*TASK DIRECTIONS*
Locate the word "damer" in the data below, then copy every line that holds it.

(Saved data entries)
· · · ·

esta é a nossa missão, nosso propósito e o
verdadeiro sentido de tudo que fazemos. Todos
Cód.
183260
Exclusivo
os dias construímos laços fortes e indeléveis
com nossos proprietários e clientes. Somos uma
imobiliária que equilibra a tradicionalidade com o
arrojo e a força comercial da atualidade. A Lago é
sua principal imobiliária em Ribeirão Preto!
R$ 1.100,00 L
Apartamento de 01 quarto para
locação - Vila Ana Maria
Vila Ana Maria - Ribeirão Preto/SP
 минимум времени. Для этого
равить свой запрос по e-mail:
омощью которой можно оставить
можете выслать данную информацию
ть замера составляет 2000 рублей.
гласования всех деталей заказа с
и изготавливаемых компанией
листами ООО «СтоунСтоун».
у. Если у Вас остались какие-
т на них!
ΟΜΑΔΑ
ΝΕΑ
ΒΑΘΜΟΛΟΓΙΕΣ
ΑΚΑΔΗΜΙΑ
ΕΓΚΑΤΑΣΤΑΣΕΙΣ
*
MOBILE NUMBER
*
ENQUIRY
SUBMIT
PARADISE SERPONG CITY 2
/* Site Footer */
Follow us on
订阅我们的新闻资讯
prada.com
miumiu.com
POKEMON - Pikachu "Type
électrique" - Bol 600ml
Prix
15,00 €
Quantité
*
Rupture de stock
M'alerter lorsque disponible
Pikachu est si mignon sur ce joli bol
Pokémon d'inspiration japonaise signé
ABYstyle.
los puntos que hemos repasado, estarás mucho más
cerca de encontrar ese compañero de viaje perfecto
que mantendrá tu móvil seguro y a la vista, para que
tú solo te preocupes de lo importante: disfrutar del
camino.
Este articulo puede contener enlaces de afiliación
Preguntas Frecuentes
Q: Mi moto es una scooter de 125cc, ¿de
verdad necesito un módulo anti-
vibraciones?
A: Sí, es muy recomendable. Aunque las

· · · ·

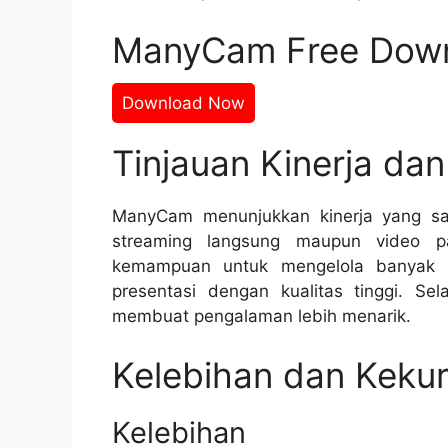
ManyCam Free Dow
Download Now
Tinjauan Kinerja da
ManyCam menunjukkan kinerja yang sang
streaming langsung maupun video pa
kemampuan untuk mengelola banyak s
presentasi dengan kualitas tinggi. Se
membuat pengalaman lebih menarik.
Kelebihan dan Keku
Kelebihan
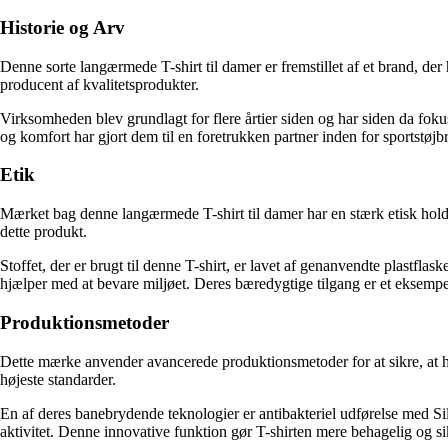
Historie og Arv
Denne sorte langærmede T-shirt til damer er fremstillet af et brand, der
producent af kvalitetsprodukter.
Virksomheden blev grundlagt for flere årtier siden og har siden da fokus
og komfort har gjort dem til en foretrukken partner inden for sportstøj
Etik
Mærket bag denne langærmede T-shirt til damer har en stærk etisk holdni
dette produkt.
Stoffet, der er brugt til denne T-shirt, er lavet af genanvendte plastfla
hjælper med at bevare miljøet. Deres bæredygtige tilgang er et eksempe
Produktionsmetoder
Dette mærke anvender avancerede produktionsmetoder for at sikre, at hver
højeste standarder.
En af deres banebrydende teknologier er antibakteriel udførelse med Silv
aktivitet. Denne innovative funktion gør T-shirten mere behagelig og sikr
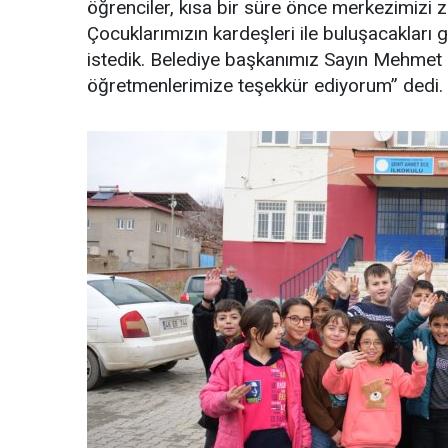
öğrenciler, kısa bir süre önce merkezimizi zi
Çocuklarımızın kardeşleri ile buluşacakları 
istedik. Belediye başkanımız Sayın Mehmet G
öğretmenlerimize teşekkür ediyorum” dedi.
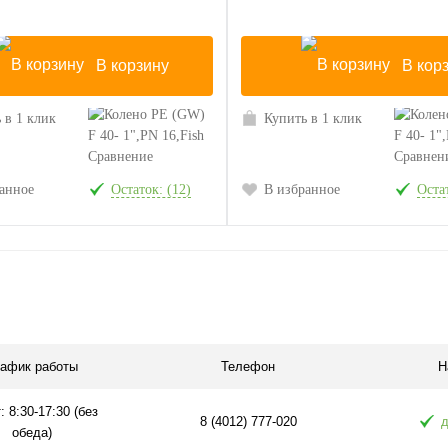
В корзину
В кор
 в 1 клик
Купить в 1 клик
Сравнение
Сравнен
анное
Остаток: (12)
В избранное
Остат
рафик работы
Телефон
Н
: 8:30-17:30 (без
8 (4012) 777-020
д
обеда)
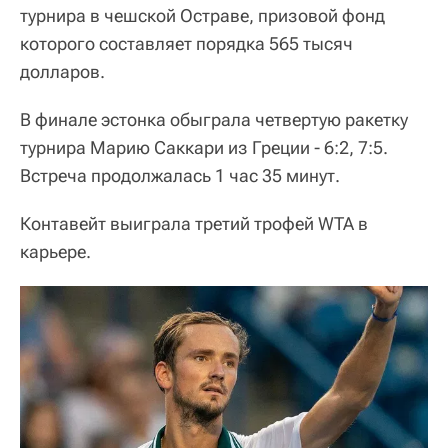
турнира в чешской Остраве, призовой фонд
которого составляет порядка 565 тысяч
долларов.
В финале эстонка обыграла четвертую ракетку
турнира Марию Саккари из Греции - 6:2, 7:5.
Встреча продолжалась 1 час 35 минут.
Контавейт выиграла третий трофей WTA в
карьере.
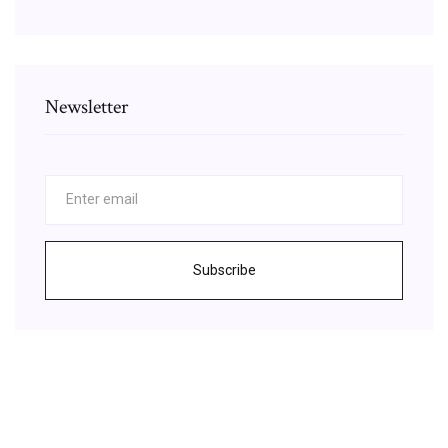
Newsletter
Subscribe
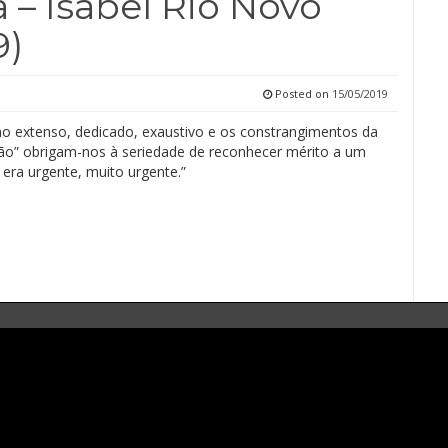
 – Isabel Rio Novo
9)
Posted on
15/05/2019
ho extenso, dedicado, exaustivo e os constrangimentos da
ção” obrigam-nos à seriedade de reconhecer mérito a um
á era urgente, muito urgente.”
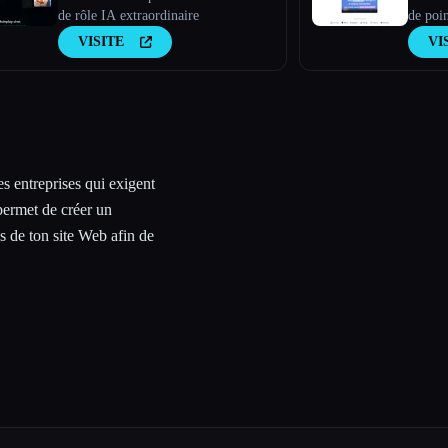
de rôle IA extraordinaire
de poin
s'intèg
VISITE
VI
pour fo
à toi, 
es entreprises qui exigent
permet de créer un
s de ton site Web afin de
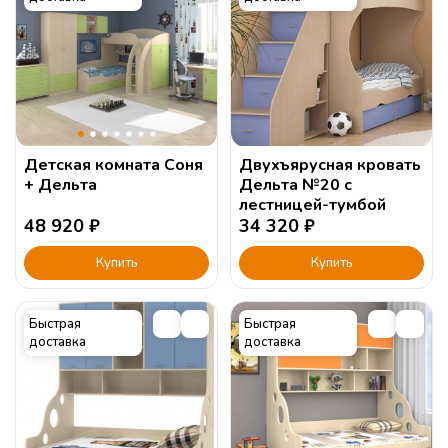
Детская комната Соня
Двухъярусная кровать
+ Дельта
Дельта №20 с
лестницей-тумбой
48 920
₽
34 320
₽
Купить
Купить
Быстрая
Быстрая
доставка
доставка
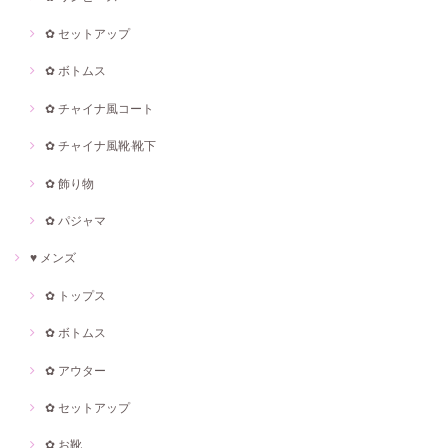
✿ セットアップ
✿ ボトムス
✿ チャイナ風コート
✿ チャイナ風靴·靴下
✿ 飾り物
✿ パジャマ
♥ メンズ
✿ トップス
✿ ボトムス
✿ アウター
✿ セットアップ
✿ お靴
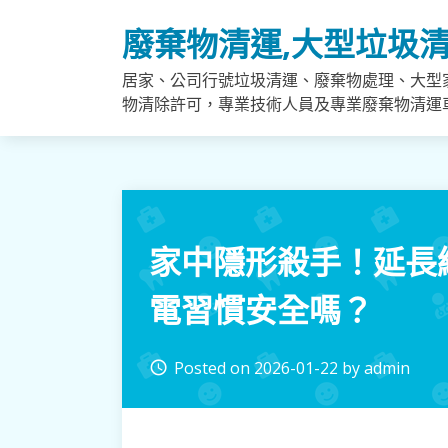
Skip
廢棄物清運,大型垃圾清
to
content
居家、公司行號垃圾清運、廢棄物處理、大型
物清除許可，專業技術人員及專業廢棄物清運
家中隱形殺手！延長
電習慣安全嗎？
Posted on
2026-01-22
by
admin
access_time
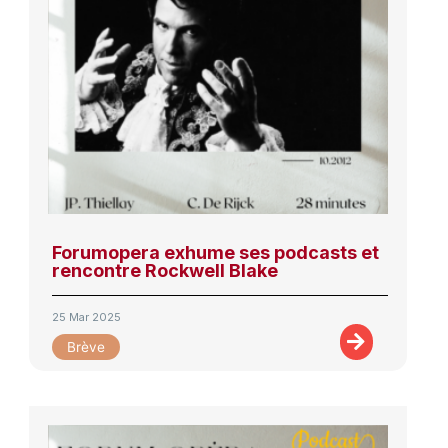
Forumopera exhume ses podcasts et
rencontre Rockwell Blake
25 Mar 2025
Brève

· · · ·

*TASK RESPONSE*
Denne sorte langærmede T-shirt til damer er fremstillet af et brand, der
Mærket bag denne langærmede T-shirt til damer har en stærk etisk holdni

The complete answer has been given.